En effet, tout héritier dispose de ce que l’on appelle l’option successorale qui lui permet de choisir parmi 3 possibilités :

  • Accepter la succession purement et simplement : l’héritier accepte les biens qui lui sont destinés ainsi que les dettes du défunt. Il pourra donc être tenu de payer les dettes du défunt avec ses propres biens. Cela suppose de bien connaître le patrimoine du défunt pour être sûr que les dettes du défunt ne dépassent pas la valeur de ses biens.
  • Accepter la succession à concurrence de l’actif net : l’héritier ne sera pas tenu des dettes qui dépassent la valeur des biens qu’il aura reçus. Ainsi, il ne pourra pas être tenu de régler les dettes du défunt avec son patrimoine personnel.
  • Refuser la succession

Accepter ou renoncer à une succession : quelles démarches ?

 

Selon la décision que vous prendrez, les démarches à effectuer seront différentes.
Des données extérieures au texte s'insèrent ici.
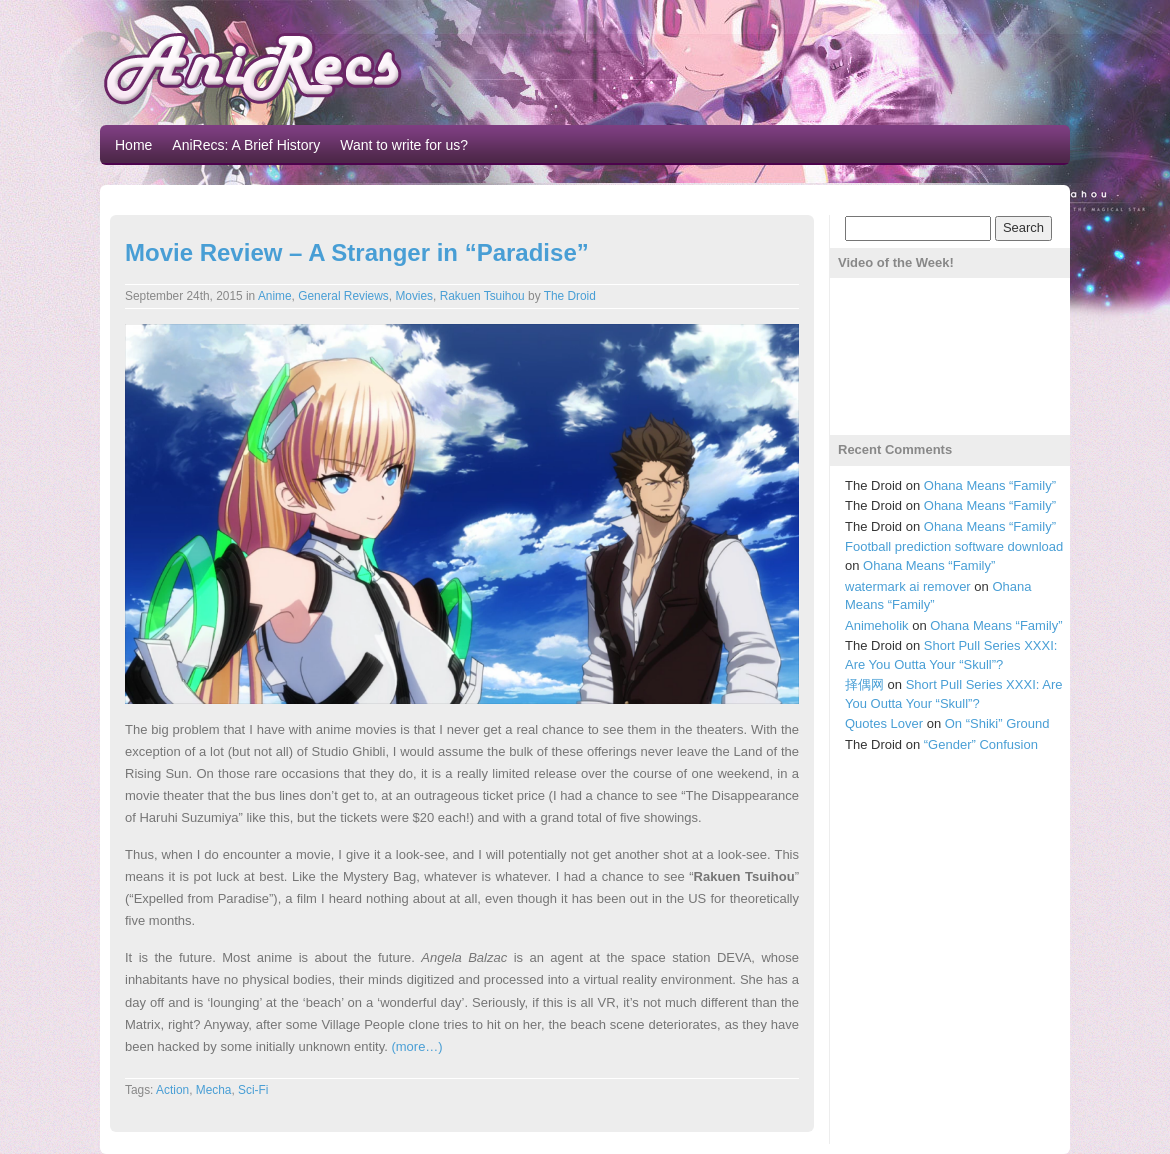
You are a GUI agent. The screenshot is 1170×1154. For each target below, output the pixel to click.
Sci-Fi (253, 1090)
S’agissant de l’acceptation pure et simple de la succession, l’acceptation peut être soit :

  • tacite si vous effectuez des démarches ou rédigez des actes qui traduisent votre volonté d’accepter la succession purement et simplement (l’héritier s’installe dans la maison du défunt, demande le partage de la succession..).
  • expresse si vous mettez par écrit votre volonté d’accepter purement et simplement la succession.
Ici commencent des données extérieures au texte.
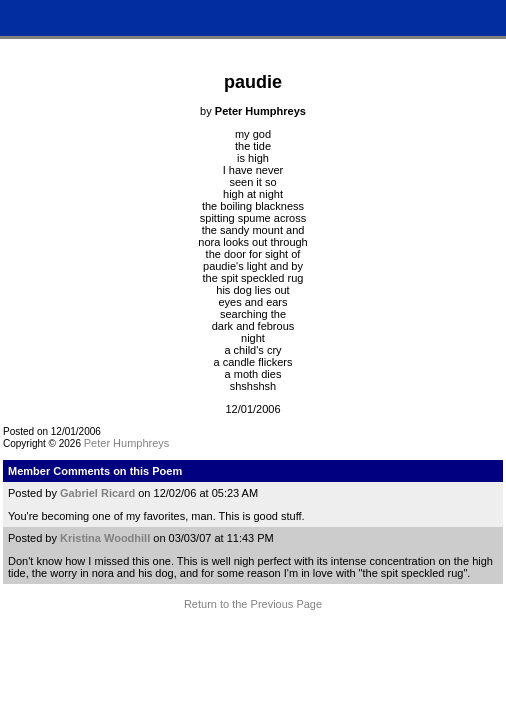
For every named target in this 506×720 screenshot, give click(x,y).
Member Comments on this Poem (95, 471)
L’acceptation à concurrence de l’actif net est soumise à des formalités différentes. Il y a 2 étapes à respecter

  • Acceptation expresse : l’acceptation à concurrence de l’actif net ne peut, quant à elle, qu’être formalisée par un écrit. Vous pourrez accepter la succession soit dans une lettre simple ou via un formulaire d’acceptation de la succession à concurrence de l’actif net.
  • Demande d’inventaire : vous devrez également avoir recours à un commissaire-priseur judiciaire, un notaire ou un huissier de justice afin qu’il établisse un inventaire de la succession donnant une estimation des biens et dettes du défunt. Il sera publié par le greffe du tribunal au Bulletin officiel des annonces civiles et commerciales (Bodacc).

Si vous décidez de renoncer à la succession, vous devrez adresser un formulaire de renonciation à succession au tribunal de grande instance ou à un notaire et y joindre plusieurs documents (copie intégrale de l'acte de décès, copie intégrale de l’acte de naissance, copie d'un justificatif d'identité).

Accepter ou refuser un héritage : quel délai ?

 

L’héritier dispose d’un délai de 4 mois à compter de l’ouverture de la succession pour faire son choix. Durant cette période, il ne peut être contraint de prendre parti : accepter ou refuser l’héritage.

À l’expiration des 4 mois, vous ne perdez pas votre droit d’option. Les créanciers de la succession, les co-héritiers, les héritiers de rang inférieur (qui hériteraient si vous renoncez à votre héritage) ou l’État peuvent toutefois vous contraindre à vous décider.

C’est à l’issue d’un délai de 10 ans à compter de l’ouverture de la succession que l’héritier perd son droit d’option : le silence de l’héritier est assimilé à une renonciation à succession, il perd donc sa qualité d’héritier et sa vocation successorale.

Attention : l'option ne peut être exercée qu’après l'ouverture de la succession sous peine de nullité.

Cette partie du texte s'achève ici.